Among the entries below, find each line holding "برای" and return it.

START Data records

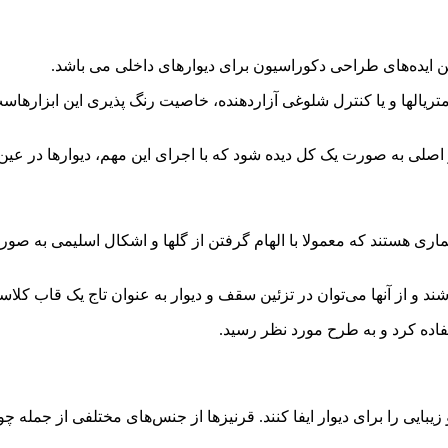
ین ایده‌های طراحی دکوراسیون برای دیوارهای داخلی می باشد.
ریالها و یا کنترل شلوغی آزاردهنده، خاصیت رنگ پذیری این ابزارهاست
 اصلی به صورت یک کل دیده شود که با اجرای این مهم، دیوارها در عین
عماری هستند که معمولا با الهام گرفتن از گلها و اشکال اسلیمی به ص
شند و از آنها می‌توان در تزئین سقف و دیوار به عنوان تاج یک قاب کلاسی
اده کرد و به طرح مورد نظر رسید.
بایی را برای دیوار ایفا کنند. قرنیزها از جنس‌های مختلفی از جمله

END Data records

Answer to this exercise -
ین ایده‌های طراحی دکوراسیون برای دیوارهای داخلی می باشد.
بایی را برای دیوار ایفا کنند. قرنیزها از جنس‌های مختلفی از جمله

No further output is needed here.